TASK BRIEF: Your reproduction of the entries should be exact and should contain no pictures.

*** DATA LISTING ***

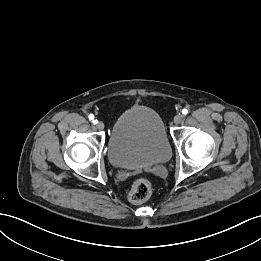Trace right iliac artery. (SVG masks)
Returning <instances> with one entry per match:
<instances>
[{
    "mask_svg": "<svg viewBox=\"0 0 261 261\" xmlns=\"http://www.w3.org/2000/svg\"><path fill=\"white\" fill-rule=\"evenodd\" d=\"M88 118H89V120H91V121L93 122L94 125L97 123V119L94 120V115H93V114H90V115L88 116Z\"/></svg>",
    "mask_w": 261,
    "mask_h": 261,
    "instance_id": "82829eb1",
    "label": "right iliac artery"
}]
</instances>
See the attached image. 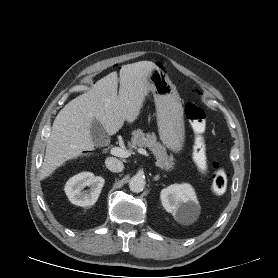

*** End of DATA LISTING ***

SOLUTION TO THE PROBLEM:
Trace right iliac artery. (SVG masks)
Returning <instances> with one entry per match:
<instances>
[{
    "mask_svg": "<svg viewBox=\"0 0 261 261\" xmlns=\"http://www.w3.org/2000/svg\"><path fill=\"white\" fill-rule=\"evenodd\" d=\"M88 118H89V120H91V121L93 122L94 125L97 123V119L94 120V115H93V114H90V115L88 116Z\"/></svg>",
    "mask_w": 261,
    "mask_h": 261,
    "instance_id": "82829eb1",
    "label": "right iliac artery"
}]
</instances>
See the attached image. 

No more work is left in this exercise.